Suivant Blaze de Bury, l’auteur des Heures perdues fut le sosie de Musset, le talent des deux poètes se ressemblait ; c’est pourquoi Musset ombrageux, sentant peut-être qu’on les rapprochait l’un de l’autre, repoussa les avances d’Arvers.

François Ier, comme Charles IX et la Saint-Barthélémy fort à la mode au temps du romantisme, tenta les deux « rivaux, » qui écrivirent chacun un drame dont la belle Ferronnière fut l’héroïne. Blaze préféra le drame d’Arvers à celui de Musset, et cite même dans ses Souvenirs quelques passages inédits des deux œuvres[1]. Pour sa part, Musset ne voulut jamais tirer la sienne de l’ombre. Celle d’Arvers parut, en partie, trop osée au directeur de l’Odéon, qui craignit de la monter. Oui, il y eut

  1. Voici le passage que Blaze qualifie de « rapsodie enfantine de Musset » dans son article sur le Poète Arvers (Revue des Deux Mondes, 1er février 1883).
    LE FOL.

    La première heure est triste, égayons la dernière.

    LE ROI.

    Bien dit ! mon page, amène ici la belle Ferronnière.
    Et du page qui court, une torche à la main,
    Le mantel d’or pourtant flotte sur le chemin,
    Car il sait avertir la belle Ferronnière,
    Mais dans sa chambre où dort la lampe funéraire
    L’avocat à l’œil dur est en habits de deuil ;
    Il se penche pour voir sa femme en son cercueil
    Et dit : Le duc d’Etampes eut pour lui la Bretagne.
    Bien ! Au lieu du remords, le mépris l’accompagne ;
    Chateaubriant eut peur et n’ouvrit qu’un tombeau,
    Sa vengeance boiteuse oublia le plus beau.
    Mais certes, qui verrait cette femme en sa couche
    Avec ce maigre corps, ces longs bras, cette bouche
    Qui n’a plus rien d’humain, pas même la pâleur,
    Qui verrait ce cadavre et se souvient de l’ange,
    Celui-là frémirait sachant comme on se venge.

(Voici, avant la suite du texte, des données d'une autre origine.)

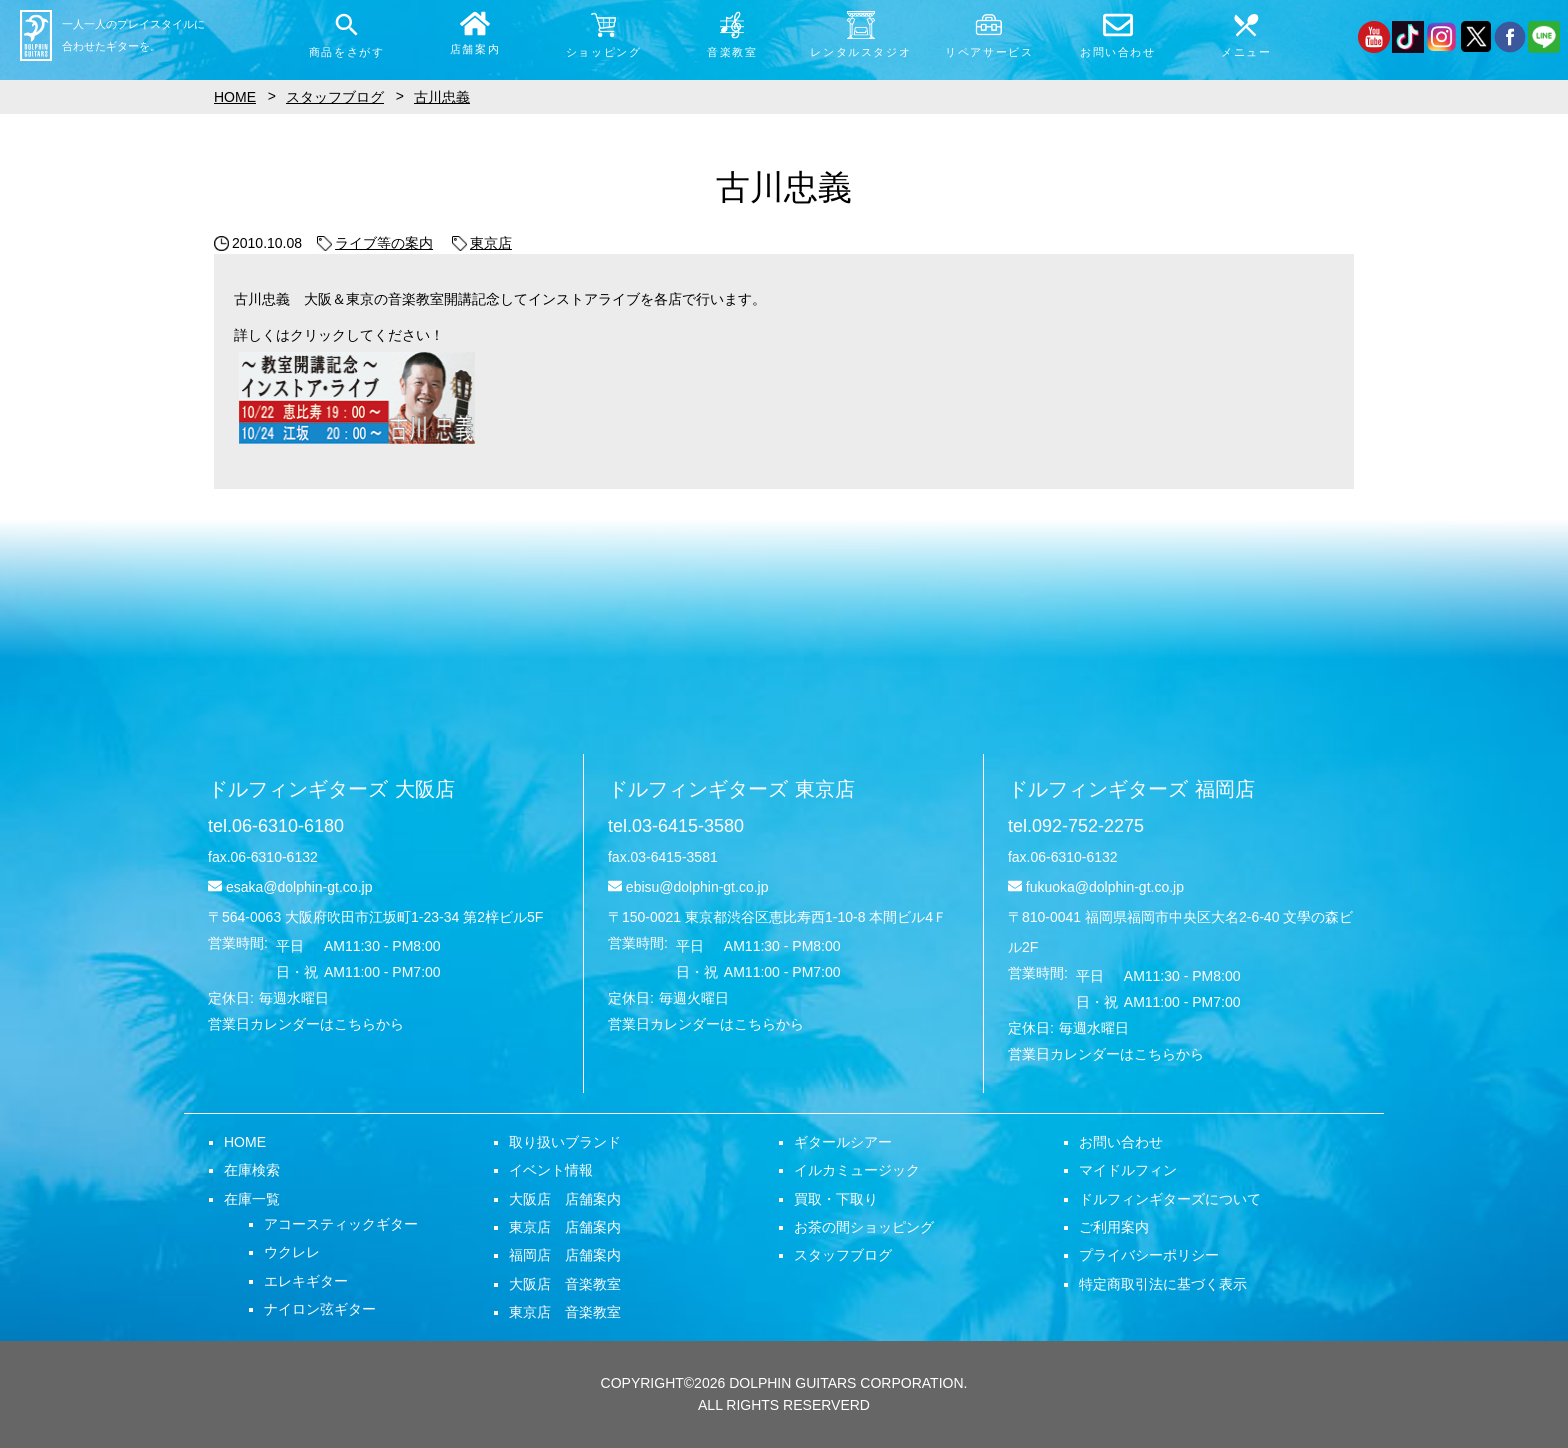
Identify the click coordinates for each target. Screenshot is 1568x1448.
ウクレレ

    La facture de ces vers, Derniers instants de François Ier, rappelle celle du Roi s’amuse, mais la pièce de Musset est de 1831. « Tout le monde se disputait alors François Ier, dit Blaze, autant que Charles IX, la Saint-Barthélémy, les lévriers et les fols : ces sujets appartiennent au romantisme. »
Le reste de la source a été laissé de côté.